Greinke’s Comments Cloud Australian Series

Quinn Daly

The Arizona Diamondbacks and Los Angeles Dodgers are slated to begin their season with a three-game series in Australia beginning on March 22. The move to play a regular season series abroad comes relatively late for MLB; the NFL began playing one regular season game in London back in 2007. The London games have been very popular amongst the English, and it comes at no surprise that the MLB would be keen to expand its audience. Given this emerging market for the NFL, I suspect MLB adopted the same strategy with this first effort at the Sydney Cricket Grounds.

When asked about the opening series, Dodgers star Zack Greinke responded bluntly by saying he has “absolutely zero excitement for it.” The comment startled Australian officials, who contacted the Dodgers and MLB for further explanation. As expected, the League and the Dodgers assured the officials that everyone is very much looking forward to the trip.

Aside from the jet lag that occurs from such a time change, the trip will affect the Dodgers in a couple other ways. Since the series starts before the rest of the League’s Opening Day games, the team will be missing out on Cactus League preseason games. These games are essential for the team, as they give it a chance for teammates to develop chemistry in game-like situations and is a great tune-up to the speed of live game play right before the season starts. The early start will also create a problem for the starting rotation. The team will want their ace, Clayton Kershaw, to start on full rest for the Dodgers’ Opening Day home opener. Ironically, this means that Greinke will likely have to pitch in the opening series in Sydney.

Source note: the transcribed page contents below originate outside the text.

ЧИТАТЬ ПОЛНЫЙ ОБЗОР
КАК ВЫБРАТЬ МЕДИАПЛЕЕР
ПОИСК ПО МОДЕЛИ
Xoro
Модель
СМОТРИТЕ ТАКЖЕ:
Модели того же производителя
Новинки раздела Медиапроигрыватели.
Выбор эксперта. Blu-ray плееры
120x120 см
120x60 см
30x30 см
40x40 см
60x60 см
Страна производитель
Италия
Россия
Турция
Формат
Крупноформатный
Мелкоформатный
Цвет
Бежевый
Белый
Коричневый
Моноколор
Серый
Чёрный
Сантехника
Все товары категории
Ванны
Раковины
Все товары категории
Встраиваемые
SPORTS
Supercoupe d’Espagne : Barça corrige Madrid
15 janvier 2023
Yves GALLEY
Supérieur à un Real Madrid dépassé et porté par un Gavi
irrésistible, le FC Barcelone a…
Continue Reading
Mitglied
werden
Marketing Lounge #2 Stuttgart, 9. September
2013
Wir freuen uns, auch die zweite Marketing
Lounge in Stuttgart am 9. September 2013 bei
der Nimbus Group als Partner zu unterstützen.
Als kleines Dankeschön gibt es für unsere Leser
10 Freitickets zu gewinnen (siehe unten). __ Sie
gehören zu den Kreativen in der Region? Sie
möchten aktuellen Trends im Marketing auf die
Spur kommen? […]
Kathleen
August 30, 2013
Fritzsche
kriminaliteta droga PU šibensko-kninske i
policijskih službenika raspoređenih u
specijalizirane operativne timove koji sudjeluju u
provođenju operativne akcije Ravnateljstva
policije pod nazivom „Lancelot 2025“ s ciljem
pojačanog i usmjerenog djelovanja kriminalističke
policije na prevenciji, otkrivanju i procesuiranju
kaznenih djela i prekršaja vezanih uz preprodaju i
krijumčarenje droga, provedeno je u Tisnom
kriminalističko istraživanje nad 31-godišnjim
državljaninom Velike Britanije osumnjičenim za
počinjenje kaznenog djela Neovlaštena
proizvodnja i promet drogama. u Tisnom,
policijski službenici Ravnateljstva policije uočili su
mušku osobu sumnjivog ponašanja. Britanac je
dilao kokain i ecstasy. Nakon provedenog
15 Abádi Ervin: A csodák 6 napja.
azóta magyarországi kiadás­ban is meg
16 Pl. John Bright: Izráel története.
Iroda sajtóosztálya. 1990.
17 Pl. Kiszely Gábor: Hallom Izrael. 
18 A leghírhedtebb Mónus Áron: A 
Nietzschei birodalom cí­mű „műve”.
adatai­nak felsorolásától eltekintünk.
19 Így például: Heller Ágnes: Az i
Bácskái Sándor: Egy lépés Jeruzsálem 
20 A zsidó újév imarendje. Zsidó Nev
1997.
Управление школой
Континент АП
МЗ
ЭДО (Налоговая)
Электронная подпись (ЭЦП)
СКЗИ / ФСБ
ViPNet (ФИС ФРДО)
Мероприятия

I don’t see a real problem with Greinke’s comments. Players across all sports have become so well-coached in how to respond to the media that we hardly hear their true thoughts. Personally, I think it’s refreshing to hear what a player thinks. Granted, Greinke did come off a little harsh in just how excited he is to fly to Australia for one series. The media really blows slip-ups and comments from players out of proportion in order to create news, but I would actually prefer it if the players were allowed to just say whatever they wanted.

All in all, I don’t think MLB will have as great a stake in the foreign audience as the NFL does, simply because there is less of a void. Football is only played in the United States, so it is somewhat of a spectacle and a great opportunity to see something the English cannot go see another time when the NFL plays in London. Baseball is a universal sport, and while other leagues are not the same caliber as the MLB, citizens can more easily go see a game in other nations.